Help Is Here

Finding It Is Sometimes A Problem

When a patient presents herself to a healthcare provider with an acute problem and appears very ill, the situation is scary to one of three degrees: 1. Scary as in “Gee, I wish she had gone to somebody else.” 2. Scary as manifested by, “Ohmigosh, this is a really tough problem and I wonder if I can handle it.” Or, 3. Scary like, “She’s gonna die if I don’t do the right thing(s).”

Physician’s professional management of personal fright depends on their training and their location. In a large metropolitan teaching hospital, calls are sent out for all appropriate consultants to gather at the patient’s bedside to render assistance – to both the patient and her doctor. In a small rural facility, the calls go out to any friends who may be available at the time. Some of the friends are not, perhaps, any more knowledgeable than the attending physician, but their presence is comforting as well as reassuring.

Pooling of local ideas and knowledge could result in resolution of a tough problem, or it might lead to frantic probing, imaging, and testing, the outcome of which is further confusion.

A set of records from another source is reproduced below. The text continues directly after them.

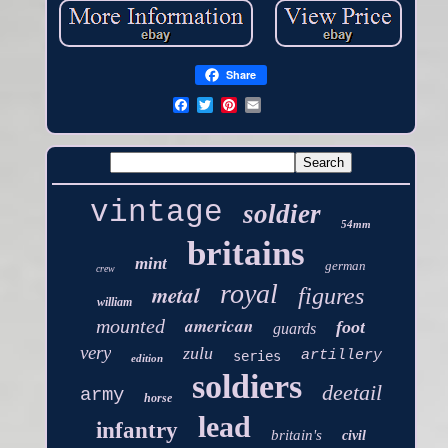
Share
vintage
soldier
54mm
britains
mint
german
crew
royal
metal
figures
william
american
mounted
foot
guards
very
zulu
artillery
series
edition
soldiers
deetail
army
horse
lead
infantry
britain's
civil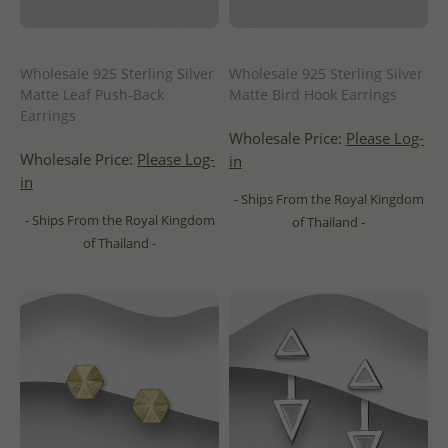
Wholesale 925 Sterling Silver
Wholesale 925 Sterling Silver
Matte Leaf Push-Back
Matte Bird Hook Earrings
Earrings
Wholesale Price:
Please Log-
Wholesale Price:
Please Log-
in
in
- Ships From the Royal Kingdom
- Ships From the Royal Kingdom
of Thailand -
of Thailand -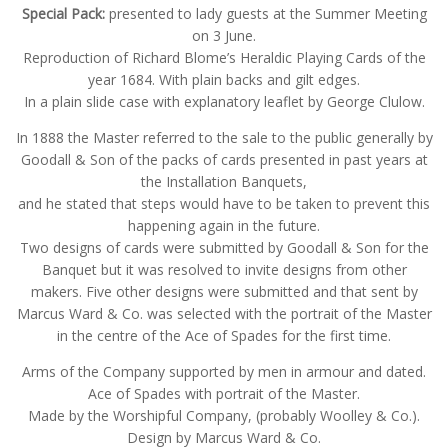
Special Pack:
presented to lady guests at the Summer Meeting
on 3 June.
Reproduction of Richard Blome’s Heraldic Playing Cards of the
year 1684. With plain backs and gilt edges.
In a plain slide case with explanatory leaflet by George Clulow.
In 1888 the Master referred to the sale to the public generally by
Goodall & Son of the packs of cards presented in past years at
the Installation Banquets,
and he stated that steps would have to be taken to prevent this
happening again in the future.
Two designs of cards were submitted by Goodall & Son for the
Banquet but it was resolved to invite designs from other
makers. Five other designs were submitted and that sent by
Marcus Ward & Co. was selected with the portrait of the Master
in the centre of the Ace of Spades for the first time.
Arms of the Company supported by men in armour and dated.
Ace of Spades with portrait of the Master.
Made by the Worshipful Company, (probably Woolley & Co.).
Design by Marcus Ward & Co.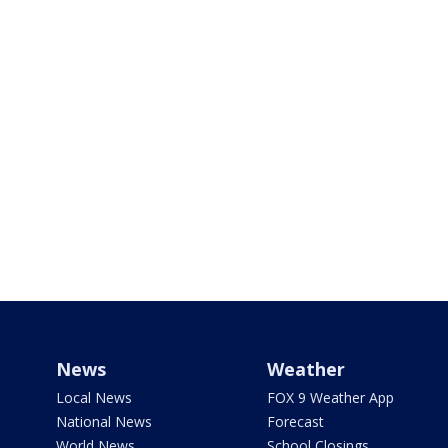
News
Weather
Local News
FOX 9 Weather App
National News
Forecast
World News
School Closings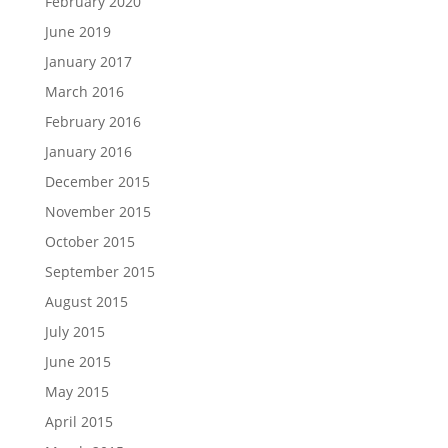
February 2020
June 2019
January 2017
March 2016
February 2016
January 2016
December 2015
November 2015
October 2015
September 2015
August 2015
July 2015
June 2015
May 2015
April 2015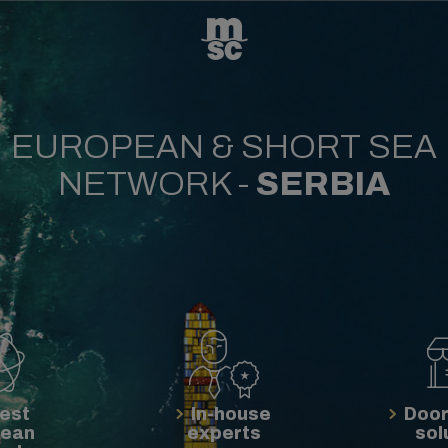
EUROPEAN & SHORT SEA
NETWORK -
SERBIA
est
In-house
Door
pean
experts
sol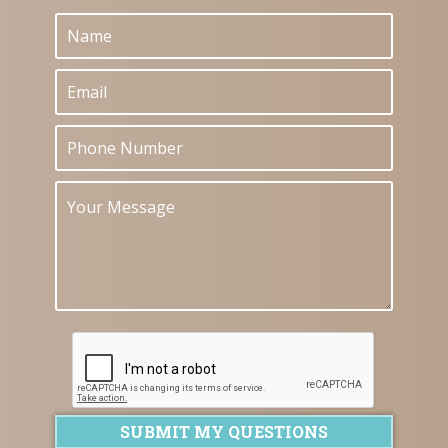
SUBMIT MY QUESTIONS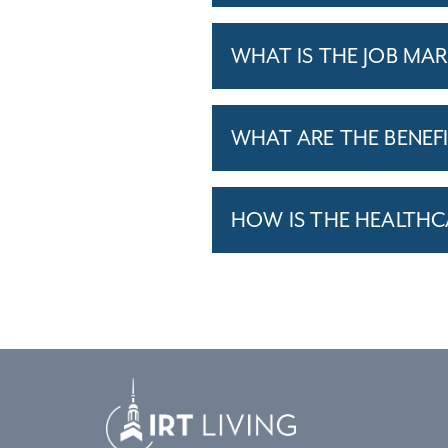
WHAT IS THE JOB MAR
WHAT ARE THE BENEF
HOW IS THE HEALTHC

Absent the luxury of on-call and physically available consultants, what’s a beleaguered country doc supposed to do? Why not send all of these scare-inducing patients off to the nearest large hospital? Because it may not be easy, because the local guy thinks he can work it out, because the local hospital is cash starved and needs more income, because the patient doesn’t want to go, etc.

One remedy is teleconsultation. This is the 21st century, all of us have access to some sort of Internet hook-up, and somewhere in the world an appropriate consultant is awake and available on that Internet. To keep things simple, as of this moment, there’s only one worldwide web to search.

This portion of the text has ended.